Les objets de l’analyse du discours

Les analystes du discours travaillent sur des objets très divers.

– Ils peuvent étudier les différents types de discours correspondant aux multiples secteurs d’activité de la société (discours administratif, publicitaire…), avec toutes les subdivisions que l’on veut. C’est à l’intérieur de ces « types » que sont identifiés les genres de discours : ainsi le discours médical (type) englobe-t-il un grand nombre de genres tels que la consultation, l’ordonnance, le compte rendu opératoire, les réunions de service, etc. Types et genres de discours sont pris dans une relation de réciprocité : tout type est en fait un ensemble de genres ; tout genre n’est tel que s’il appartient à un type. Mais la notion de genre recouvre des réalités très diverses ; le journal télévisé ou le guide touristique, par exemple, sont des routines stabilisées par les contraintes attachées à une certaine situation de communication, ils répondent à des besoins précis. En revanche, en littérature ou en philosophie, quand on parle de « genres » pour des catégories comme « élégie » ou « méditation », il ne s’agit que partiellement de routines attachées à une situation : ce sont aussi des manières pour les auteurs de donner un sens singulier à leur texte.

– Ils peuvent étudier les divers genres de discours qui sont à l’œuvre dans une même institution : un hôpital, une école, etc. On a alors affaire à un réseau de genres complémentaires qui interagissent et qui sont constitutifs du fonctionnement de l’institution concernée.

– Ils peuvent aussi étudier des ensembles de textes qui appartiennent à divers genres mais relèvent du même positionnement idéologique (parti, doctrine, courant, mouvement littéraire, etc.). Le discours du Parti socialiste, par exemple, ce sont les divers genres de discours (journal quotidien, tracts, programmes électoraux, etc.) produits par ce positionnement à l’intérieur du champ politique. On est alors dans une optique de lutte idéologique, de délimitation d’un territoire symbolique contre d’autres.

– Les analystes du discours travaillent également avec des unités qu’on pourrait dire transverses, en ce sens qu’elles traversent les textes de multiples genres de discours. Elles peuvent être définies sur la base de critères (1) linguistiques, (2) fonctionnels, ou (3) communicationnels.

(1) On peut en effet classer les textes à partir de critères purement linguistiques. C’est ainsi qu’Émile Benveniste (Problèmes de linguistique générale, 1966) a proposé de diviser les textes en deux grandes catégories, l’« histoire » et le « discours ». Dans le premier cas les énoncés semblent totalement coupés de leur situation d’énonciation (par exemple dans les textes scientifiques, les proverbes, etc.) ; dans le second cas, le texte renvoie constamment à sa situation d’énonciation et utilise massivement les formes du dialogue, « je » et « tu » ou « vous ». Mais on peut aussi classer les textes en fonction du vocabulaire qu’ils emploient ou de la présence de telle ou telle catégorie de mots : par exemple les textes scientifiques utilisent beaucoup les phrases passives et le présent de l’indicatif, les textes narratifs l’imparfait et le passé simple, etc.

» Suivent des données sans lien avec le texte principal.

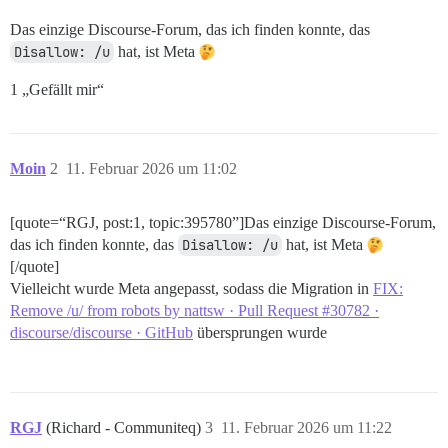
Das einzige Discourse-Forum, das ich finden konnte, das
Disallow: /u
hat, ist Meta
1 „Gefällt mir“
Moin
2
11. Februar 2026 um 11:02
[quote=“RGJ, post:1, topic:395780”]Das einzige Discourse-Forum,
das ich finden konnte, das
Disallow: /u
hat, ist Meta
[/quote]
Vielleicht wurde Meta angepasst, sodass die Migration in
FIX:
Remove /u/ from robots by nattsw · Pull Request #30782 ·
discourse/discourse · GitHub
übersprungen wurde
RGJ
(Richard - Communiteq)
3
11. Februar 2026 um 11:22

(2) On peut également appréhender les textes en se fondant sur des critères fonctionnels. Dans ce domaine, la typologie la plus célèbre est celle des fonctions du langage élaborée par le linguiste russe Roman Jakobson. Il distingue six fonctions : phatique (établir ou maintenir le contact), référentielle (parler du monde hors du langage), métalinguistique (parler du langage), conative (agir sur l’allocutaire), expressive (exprimer les émotions du locuteur), poétique (mettre en valeur la face signifiante de l’énoncé, sa matière) ; dans chaque genre de texte, c’est telle ou telle de ces fonctions qui domine. Ainsi, dans une grammaire, c’est la fonction métalinguistique, dans un fait divers, la fonction référentielle, etc. Dans la pratique, cette typologie séduisante est difficile à manier car la plupart des textes mobilisent plusieurs fonctions à la fois. Il existe d’autres typologies des fonctions du langage que celle de Jakobson ; elles utilisent des catégories psychologiques ou sociologiques : fonctions ludique, informative, prescriptive, rituelle…

(3) Il est enfin possible de travailler sur des catégories de type communicationnel, qui sont définies en combinant des traits linguistiques et fonctionnels : « discours comique », « discours de vulgarisation », « discours didactique »… Même s’ils s’investissent dans certains genres privilégiés, ils ne peuvent pas y être enfermés. La vulgarisation, par exemple, est la finalité fondamentale de certains magazines ou manuels, mais elle apparaît aussi dans les journaux télévisés, dans la presse quotidienne, etc.